Woman at suicide risk among 25 who had legal abortions

Ms Justice Mary Laffoy Picture: Fergal Phillips
Ms Justice Mary Laffoy Picture: Fergal Phillips
Eilish O'Regan

Eilish O'Regan

A woman at risk of suicide was among the 25 who had legal abortions in the Republic last year.

Eight pregnancies were terminated arising from risk of physical illness, the annual report from the Department of Health revealed.

Another 16 abortions were performed in cases of emergency due to physical illness.

The abortions can be performed under the Protection of Life During Pregnancy Act where there is a real and substantial risk to the life of the mother, including risk of suicide.

The 2016 figure is in line with annual national estimates presented to the Joint Oireachtas Committee hearings on the General Scheme of the Act in January 2013.

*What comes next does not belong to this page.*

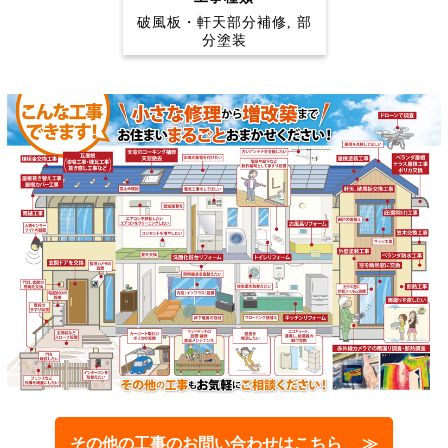
破風板・軒天部分補修, 部
分塗装
その他の工事のお問い合わせはこちら ≫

It is one lower than the 26 terminations notified in 2015.

The HSE has also submitted a report saying two cases went on to review and were granted after an initial request was turned down.

It comes as the Joint Committee on the Eighth Amendment of the Constitution, which is due to begin public hearings in September, is expected to come under pressure to urge that any legislation proposing to widen the grounds for abortion be published before next year's referendum on the Repeal of the Eighth Amendment.

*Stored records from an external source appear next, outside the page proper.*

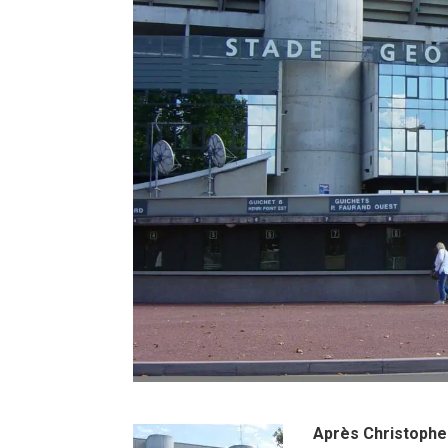
Après Christophe 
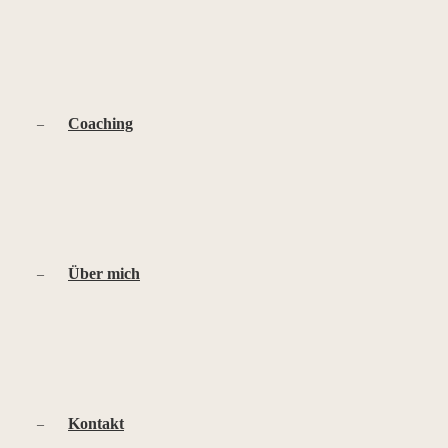
Coaching
Über mich
Kontakt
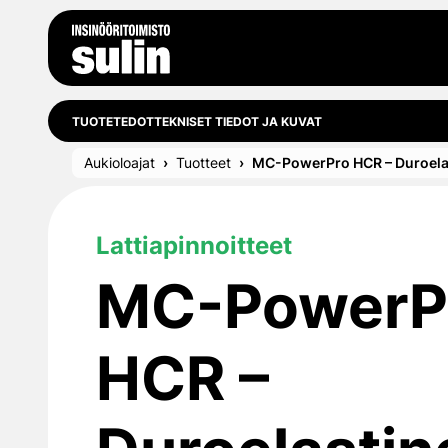
Siirry sisältöön
TUOTETEDOT
TEKNISET TIEDOT JA KUVAT
Aukioloajat
Tuotteet
MC-PowerPro HCR – Duroelas
Lattiapinnoitteet
MC-PowerP
HCR –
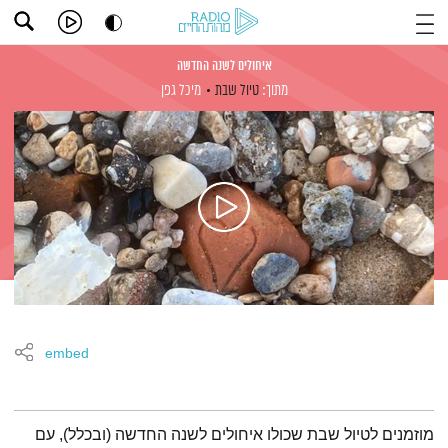
איחולים לשנה החדשה
מתוך:
טיול שבת
מיכל גפן
embed
תמצית הפודקאסט
מוזמנים לטיול שבת שכולו איחולים לשנה החדשה (ובכלל), עם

Committee member Deputy Jan O'Sullivan said this would be examined as part of the deliberations.

It follows the delivery of the report of the Citizens' Assembly, chaired by Ms Justice Mary Laffoy, on the Eighth Amendment to the Oireachtas yesterday. The report confirmed that almost two-thirds of the members voted for termination of pregnancy without restriction.

Just under half of those recommended that abortion on demand should be allowed only up to 12 weeks of pregnancy.

A further 44pc recommended it be allowed up to 22 weeks and 8pc said that abortion be available without restrictions as to gestational age.

The report makes it clear that legislation is a matter for politicians.

It also said primary and post-primary students should receive improved education in sexual health and relationships, including on the issue of consent.

It urges legislators to improve counselling, obstetric and gynaecological services to expectant mothers and to women who have abortions.

Health Minister Simon Harris said that it was important that the Citizens' Assembly was given full consideration.

"This is an issue that, as a nation, we now need to deal with definitively," he said, calling for a respectful debate.